NEA Today Home | April '06 Contents | Archives

Cover story - continued from page 4

Schools have an incentive to push out low-scoring students

Reports say that some schools, desperate to make AYP, are pushing low-scoring students out. One example: An Orlando, Florida, newspaper discovered that 126 low-scorers were dropped from the rolls of a local high school in 2003, just before the state test.

“That coincidence was unexplainable,” says David DeMond, president of the Orange County Classroom Teachers Association. “It was an embarrassment.” The principal denied dismissing students to boost scores, but after the bad publicity, she was reassigned.

“That practice is severely monitored to be sure it does not happen again,” DeMond says.

A Growing Chorus for Common Sense

Don’t judge schools only by their students’ test scores. Instead, let states use multiple measures of success.

Don’t require testing every single year between grades 3 and 8.

Do fully fund Title I so every eligible child can be served.

Do ask for reports from states and school districts on what they are doing to help families and communities, as well as educators, improve student learning.

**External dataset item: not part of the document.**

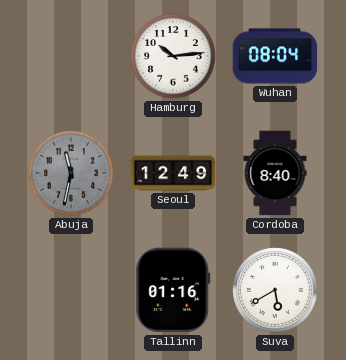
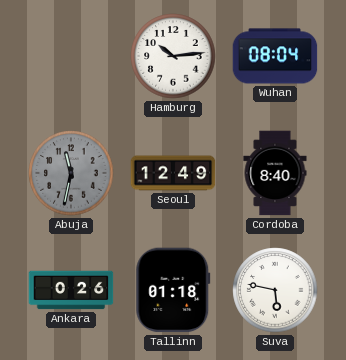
Ankara: none -> 0:26
Tallinn: 01:16 -> 01:18
Suva: 5:40 -> 5:47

These are some of the 14 principles proposed by the NEA, NAACP, National Council of Churches, and other organizations pushing for common sense changes in No Child Left Behind to make the law live up to its lofty name.

The coalition, called the Forum on Educational Accountability, started as 27 organizations that presented their proposals in October 2004. More groups are signing on all the time—68 at last count.

Read the complete statement and list of signers online at www.neatoday.org.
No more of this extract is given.